İmam Gazali Hazretleri de evlatlarımıza kötü huylara, olumsuz davranışlara karşı yasak getirirken onlara şu şekilde yaklaşmamızı ister: “Şefkatle yanaş. Kusurunu açıkça söyleme; bu onun hayâ perdesini yırtar. Kötülükte cesaret ve ısrar verir. İma yoluyla ikaz ise; olgun vicdanları, zeki zihinleri, zekalarından bir şey kaçırmamak hevesiyle bu imadan manalar çıkarmaya yöneltir. Böylece bunu anladığına sevinir ve gereğini yapar.”

TEMİZ OLMANIN KISA VE KOLAY YOLU

Her türlü temizliğin ne zaman, ne kadar ve nasıl yapılması gerektiğini en güzel şekilde Efendimiz’in (s.a.v) hayatında görüyoruz. Her yönüyle temiz olmanın kolay ve kısa yolu O’nun (s.a.v) izinden gidebilmekte. Ancak bu şekilde olması gereken temizliği ve uyulması gereken kurallarını hayatımızda “alışkanlık” haline getirebiliriz. Allah Rasulü (s.a.v) her zaman temiz ve uyumlu giyinmiştir. Evlerimizi temiz tutmanın da zenginliğe vesile olduğunu yine O’nun (s.a.v) sözlerinden öğreniyoruz. Efendimiz (s.a.v), evlerde çer çöp ve süprüntü bulunduğu zaman o evde bereketin olmayacağını söyler ve bunların biriktirilmemesini ister. Yiyecek ve içeklerimizin temizliği konusunda da hassas davranmıştır. Açıkta besin maddelerinin bırakılmamasını, kapalı kaplarda saklanıp kapaklarının örtülmesini uygun görür.


Efser BERİN


Konu Başlığı: Ynt: Başkaları için öz annemizi terk etmeyelim
Gönderen: Vatan Var Olsun ! üzerinde 08 Ekim 2011, 15:12:19
Gavs-ı Bilvanisi Hazretleri gafletle nasıl başa çıkabileceğimize şu mübarek sözleriyle yol gösterir:  “Eğer kuvvetliyseniz iş çok kolaydır. Kuvvetiniz yok ise edepli olmaya özen gösterin. Mesela, en karanlık bir yerde bile ‘Rabbim beni görür’ diyerek kendi nefsinizi zorlayın. Cünüp olsanız bile kalpten ‘ALLAH, ALLAH’ diye zikredin. Sultanlar hangi şehre gitseler o şehrin azizlerini perişan ederler. Kalp bir şehir ise zikir de sultandır. Kalbimize gelen şüpheleri, korkuları, hayalleri ve gafleti yok eder. Açık ve gizli edeplere riayet etmek ile kalp uyanır. Gaflet kendiliğinden yok olup gider.” (Ariflerden İnciler, M. Hanefi Mert)

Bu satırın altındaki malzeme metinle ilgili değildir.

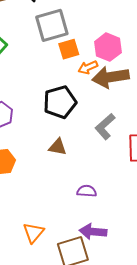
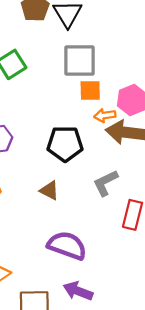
purple semicircle: (87, 191) -> (67, 246), size x1.8
purple arrow: (93, 232) -> (78, 291), moved

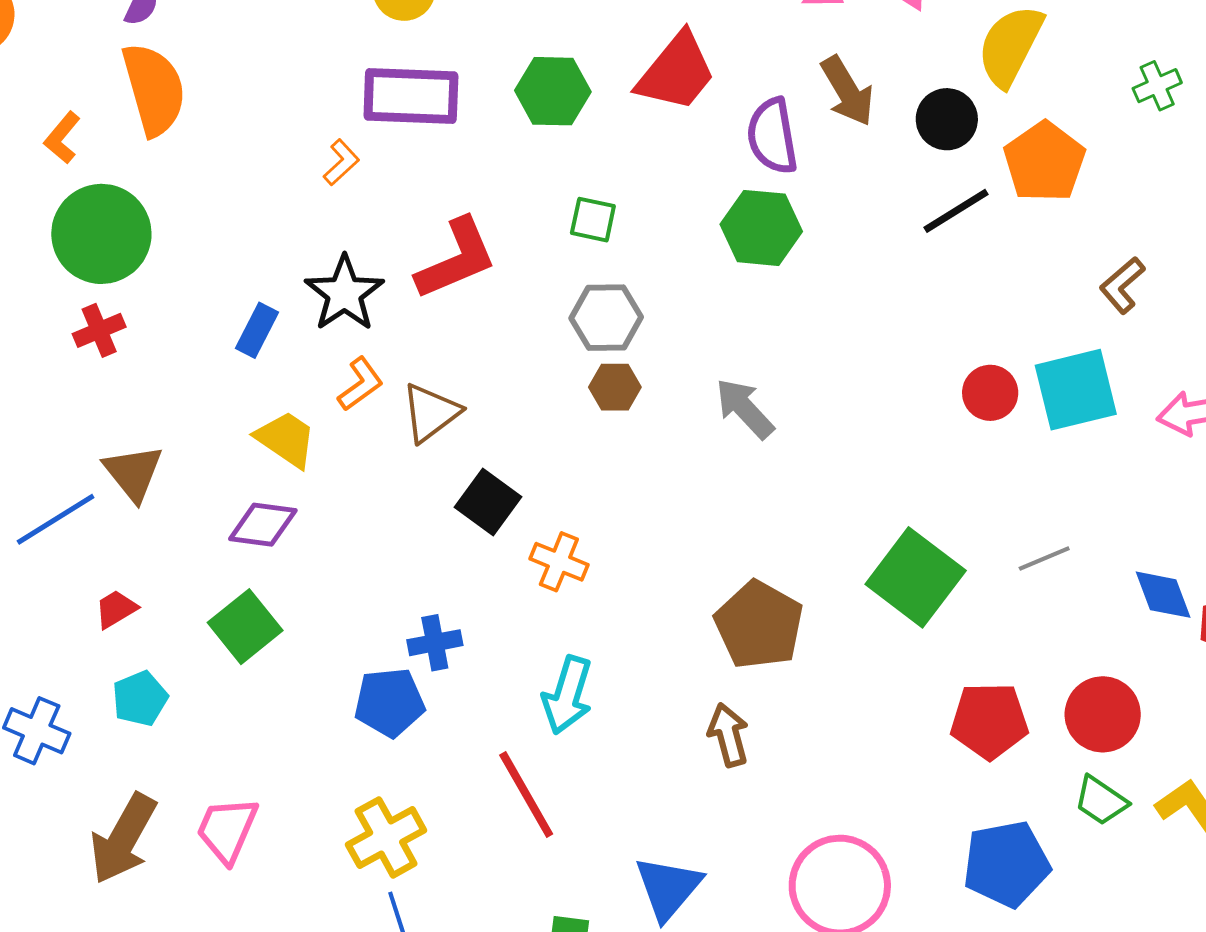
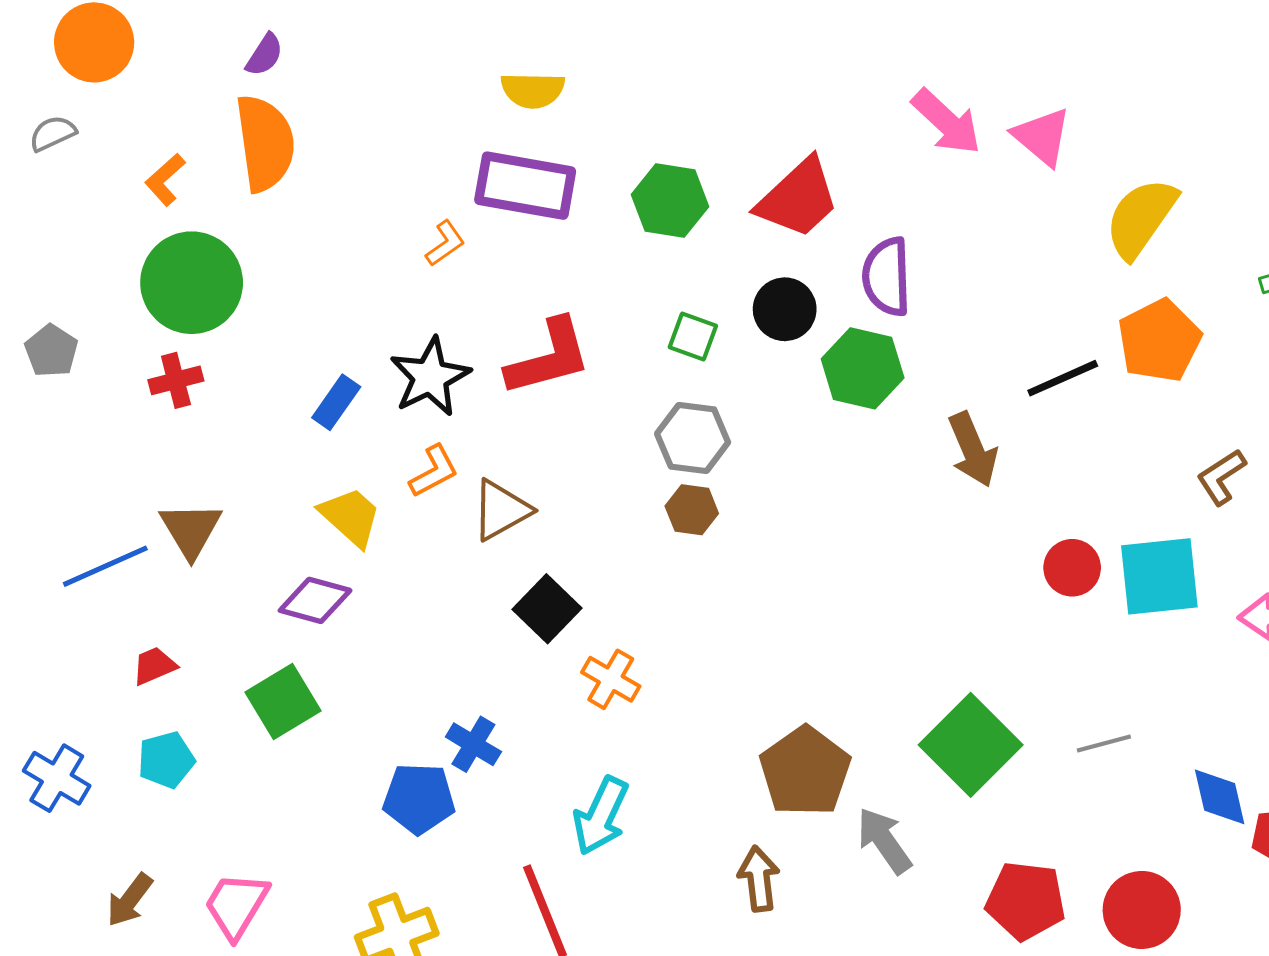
brown arrow: (847, 91) -> (973, 450), moved
black circle: (947, 119) -> (785, 309), moved
gray arrow: (745, 409) -> (884, 841), moved
blue cross: (435, 643) -> (473, 744), turned 34
brown arrow: (123, 839) -> (130, 900), size x0.6

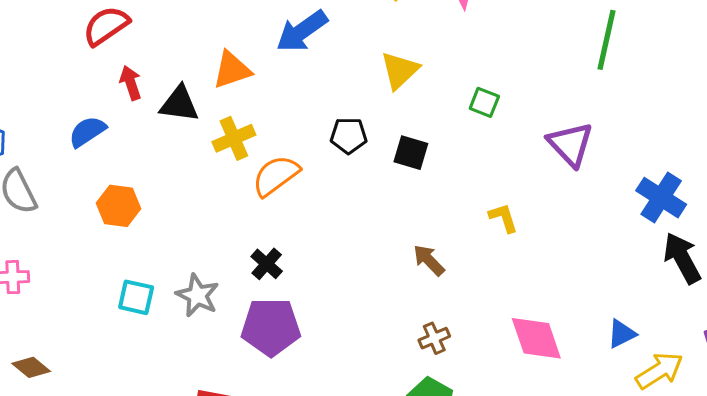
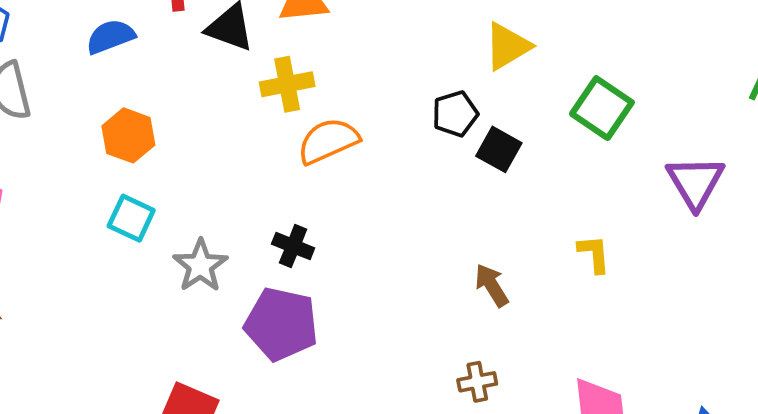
green square: (484, 102) -> (602, 108), size x1.6
black pentagon: (349, 136) -> (455, 114), moved, turned -30
black cross: (267, 264) -> (293, 246), turned -32
cyan square: (136, 297) -> (131, 218), moved

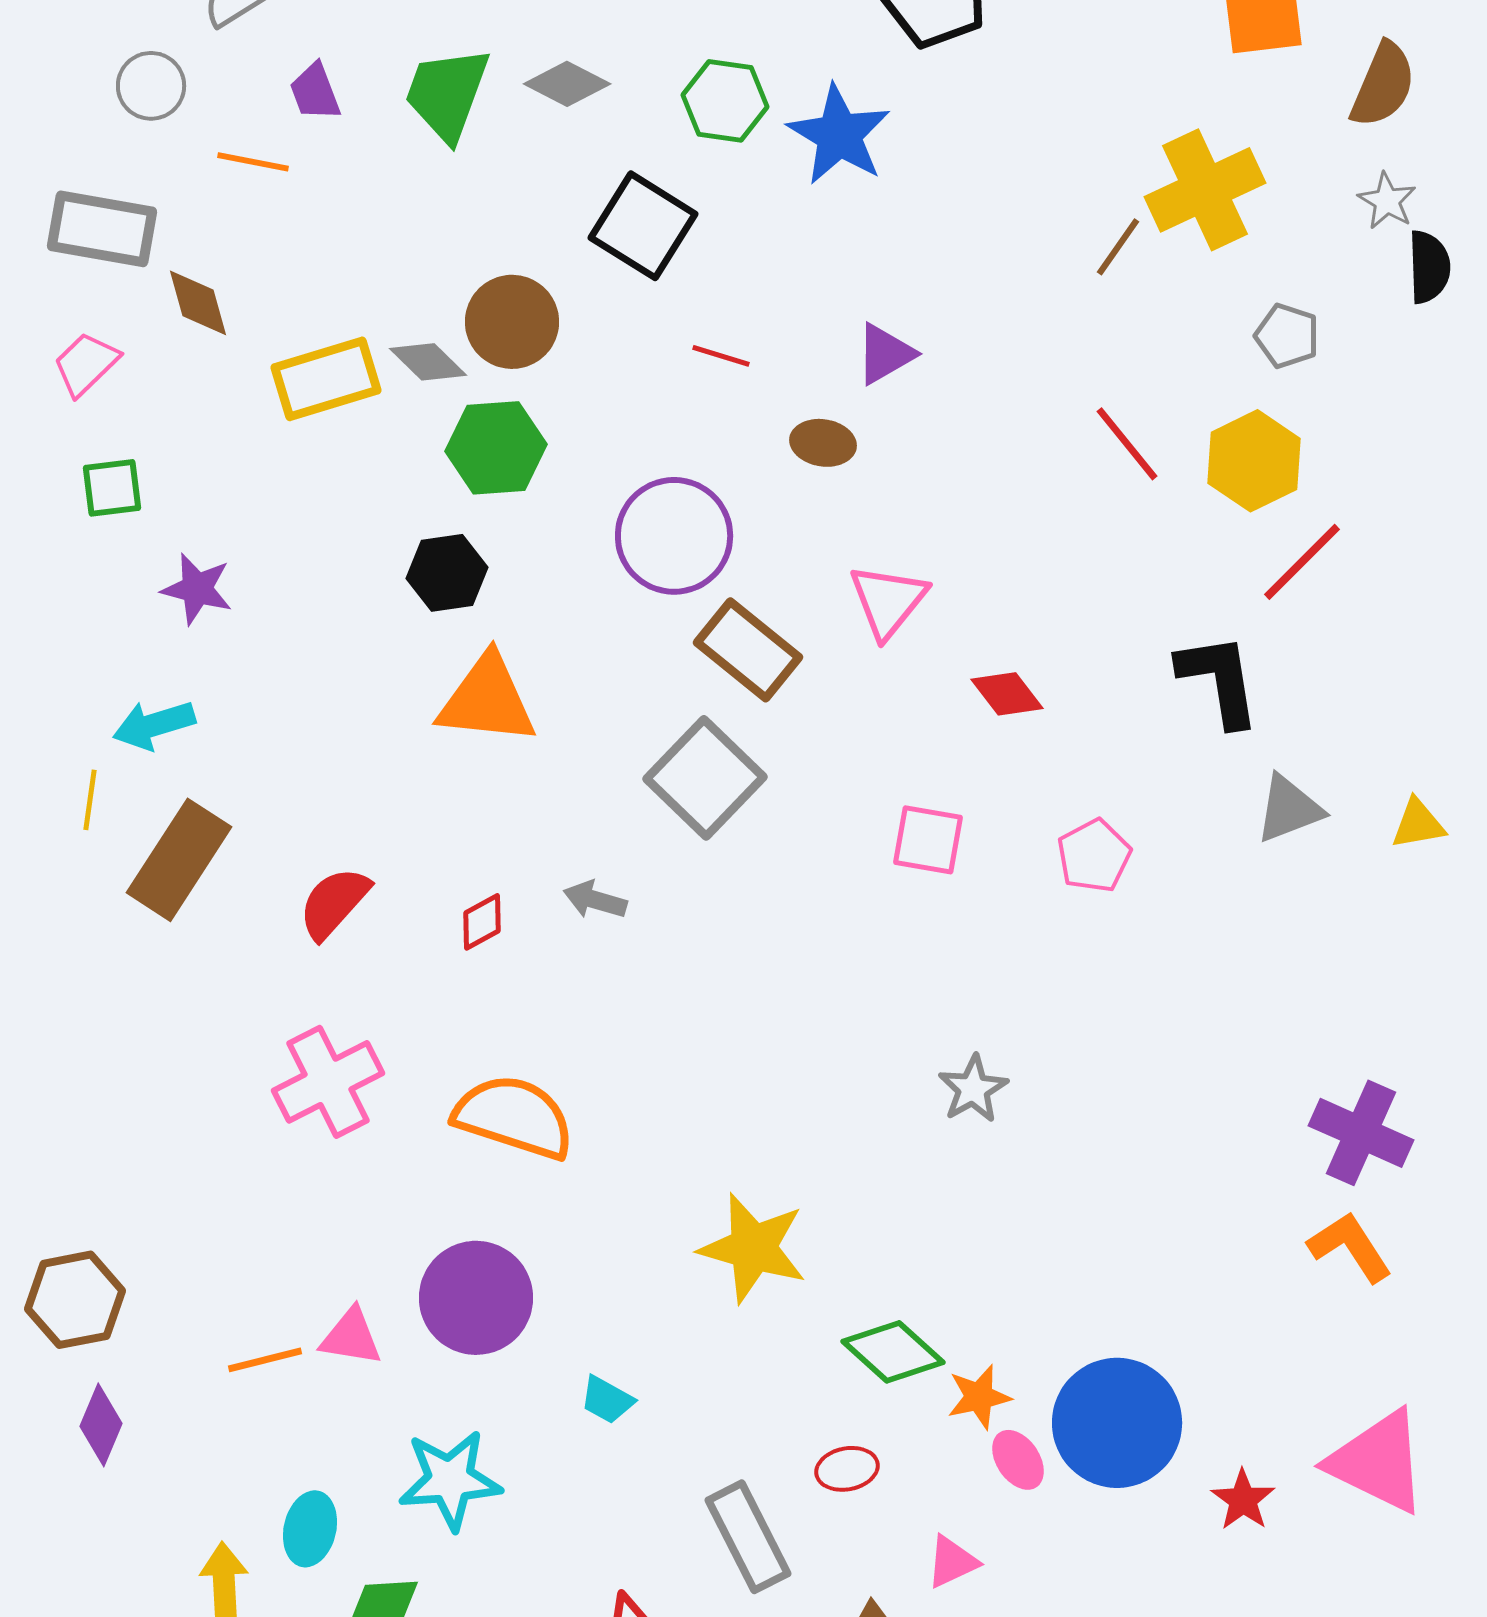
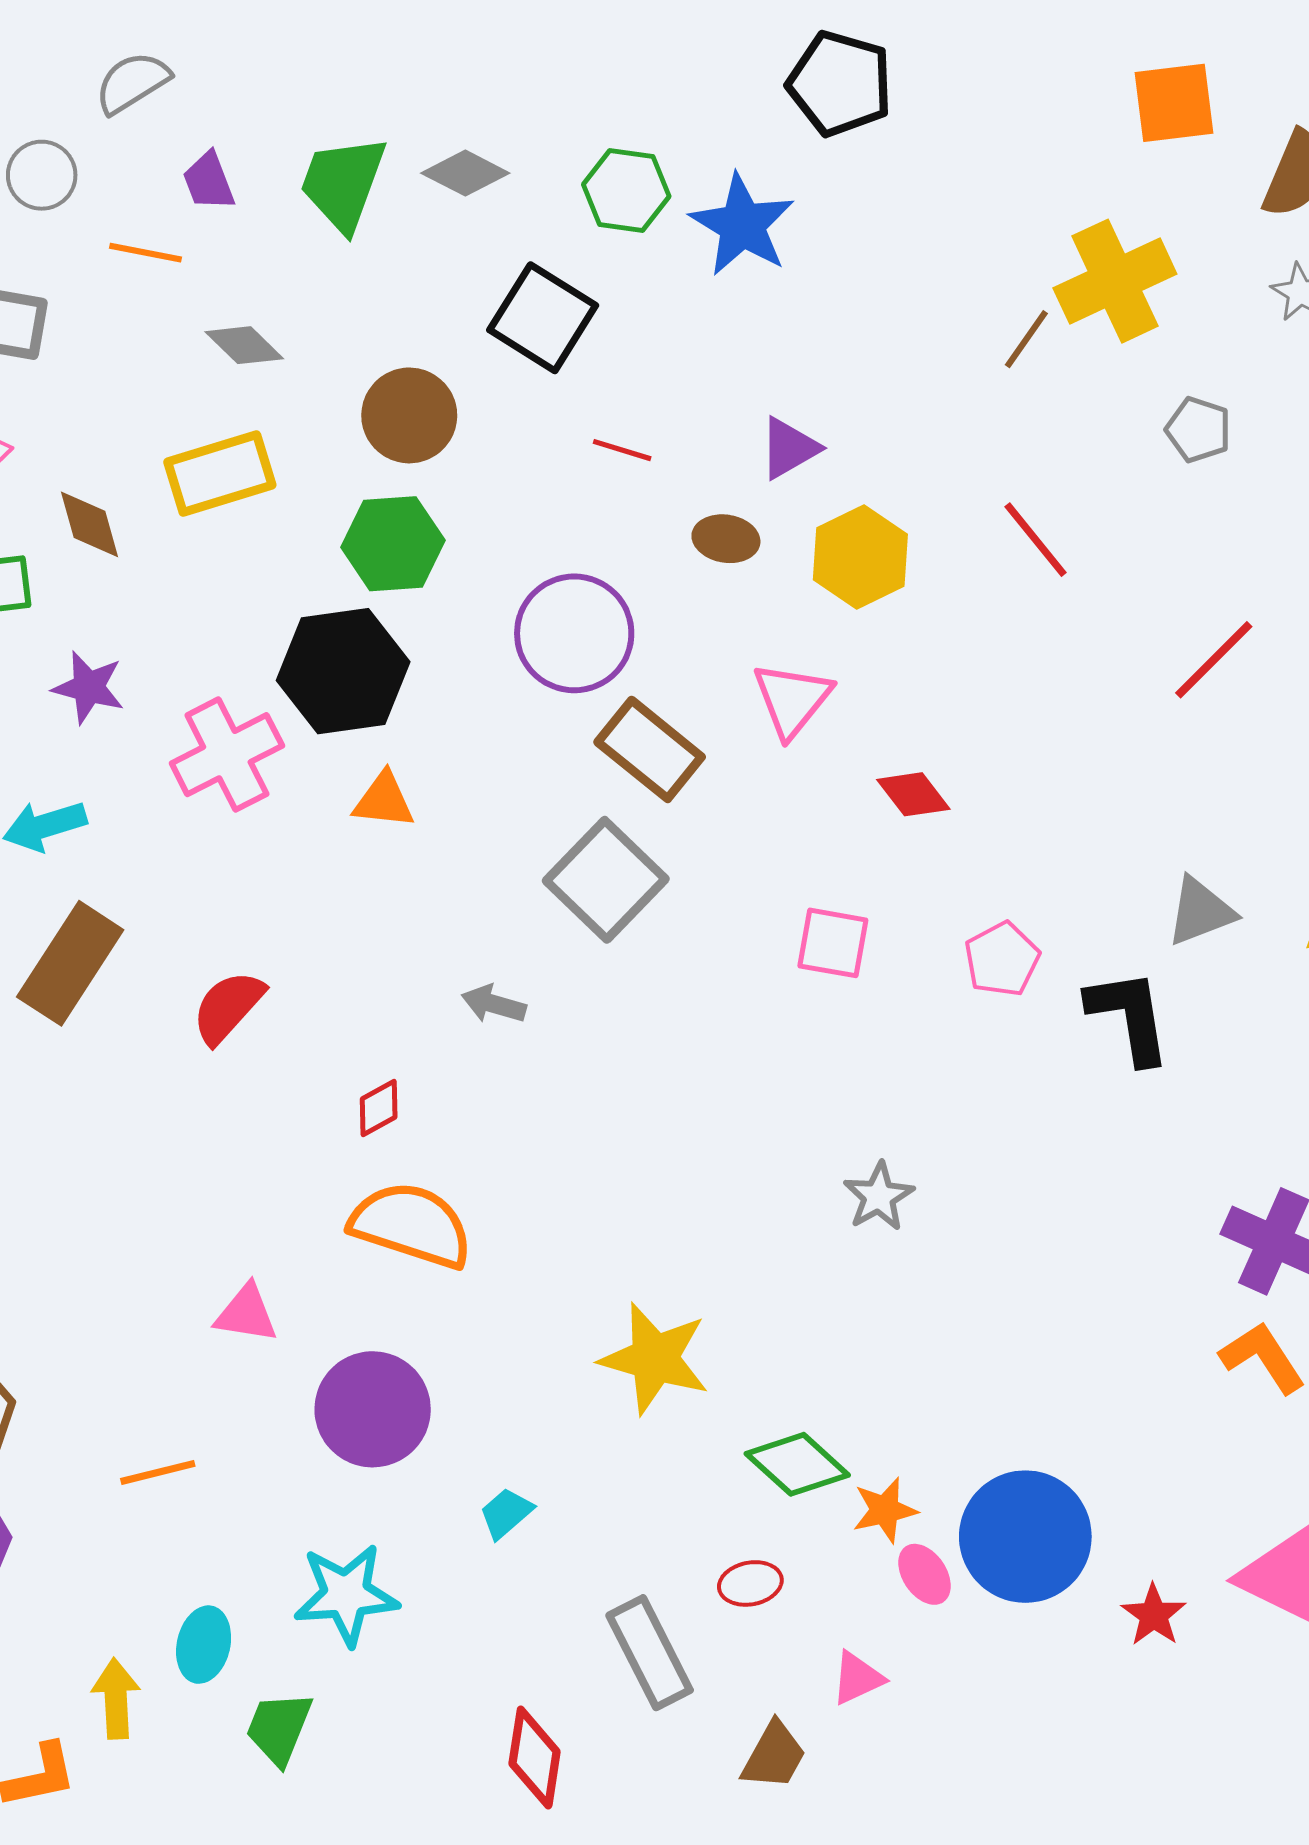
brown diamond: (198, 303) -> (90, 524), moved
gray diamond: (428, 362) -> (244, 345), moved
yellow hexagon: (1254, 461) -> (860, 557), moved
black hexagon: (447, 573) -> (343, 671), size x1.6
black L-shape: (1219, 680) -> (1129, 1016), moved
orange triangle: (487, 700) -> (384, 800), size x0.6
red diamond: (482, 922) -> (379, 1108), moved
pink cross: (328, 1082) -> (227, 755), moved
pink triangle: (351, 1337) -> (246, 1314), moved
cyan trapezoid: (607, 1400) -> (506, 1513), turned 110

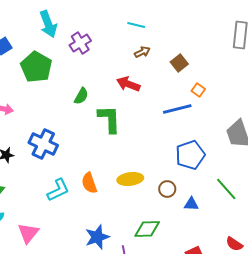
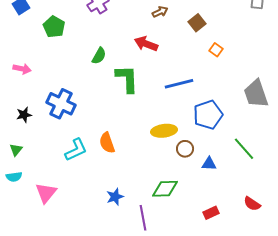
green pentagon: (36, 67) -> (54, 27), size x0.7
blue line: (177, 109) -> (179, 84), moved
yellow ellipse: (130, 179) -> (164, 131), moved
blue star: (97, 237) -> (115, 197), size x0.7

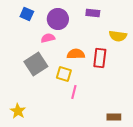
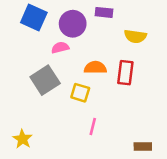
purple rectangle: (93, 13) -> (104, 12), moved
blue square: (27, 14) -> (34, 17), size x1.5
yellow semicircle: (118, 36) -> (135, 36), moved
pink line: (74, 92) -> (93, 126), moved

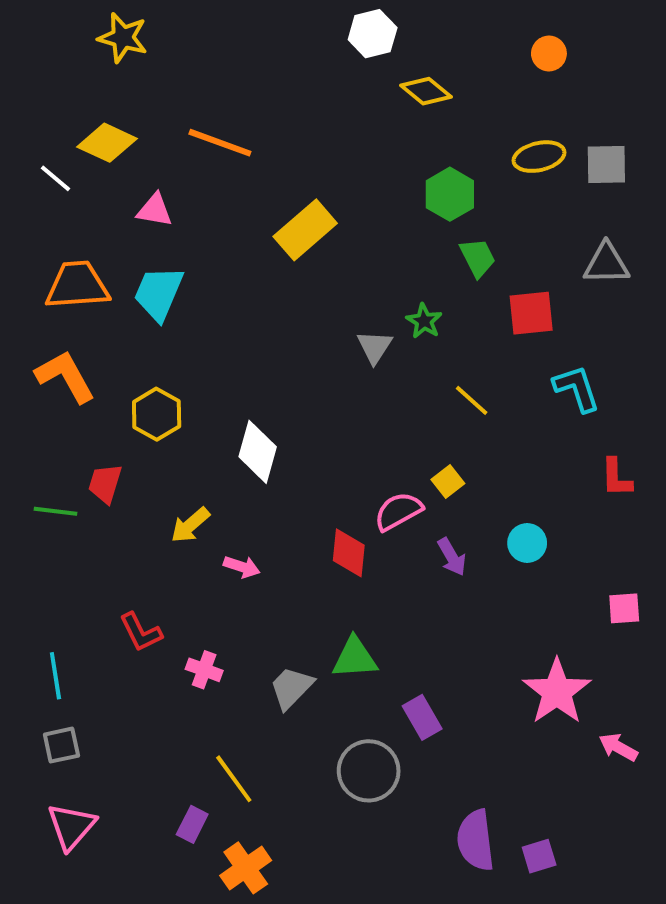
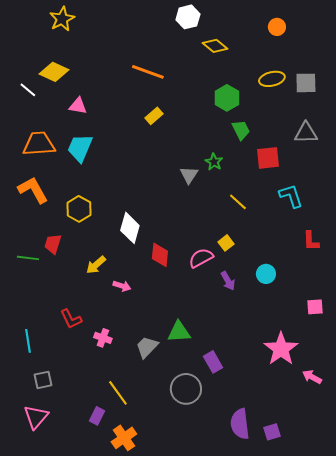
yellow star: (123, 38) -> (62, 19), turned 30
orange line: (220, 143) -> (148, 72), moved
yellow rectangle: (305, 230) -> (154, 116), size x0.6
red diamond: (349, 553) -> (160, 255), moved
gray square: (61, 745) -> (43, 380), moved

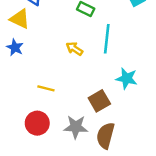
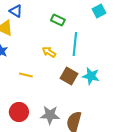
yellow line: (46, 88) -> (26, 75), moved
brown square: (99, 101) -> (69, 76), moved, turned -30

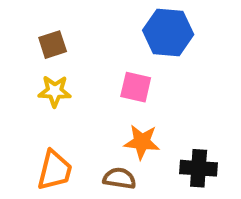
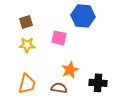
pink square: (136, 87) -> (59, 38), moved
orange star: (142, 142) -> (70, 70), turned -30

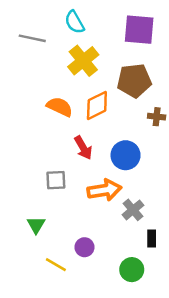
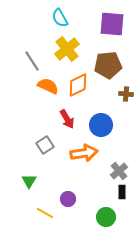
gray line: (32, 38) -> (32, 61), moved, turned 45
gray square: (56, 180) -> (45, 145), turned -30
gray cross: (133, 210) -> (119, 171), moved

Kalbimizin sulatanı zikir, gafleti defeden, kalpleri uyandıran zikir.... Rabbim zikrimizi daim eylesin.


Konu Başlığı: Ynt: Başkaları için öz annemizi terk etmeyelim
Gönderen: Ekvan üzerinde 18 Temmuz 2013, 11:40:19



   Dünyada ve Ahirette mutlu olmanın yolu,sünnete ittibadan geçiyor..Rabbim nefse ve şeytana uyanlardan değil,Sünnet çizgisinde yaşayanlardan eylesin hepimizi,inşaallah..


Konu Başlığı: Ynt: Başkaları için öz annemizi terk etmeyelim
Gönderen: Rüveyha üzerinde 07 Aralık 2014, 22:39:21

Esselamu Aleyküm ve Rahmetullah.Amin ecmain inşaAllah..Mevlam razı olsun.Efendimizin sünnetine hakkıyla uyarsak zaten birşeylerin düzeliceğini görücez..Mevlam Efendimiizn yolundan dost doğru gidenlerden kılsın inşaAllah.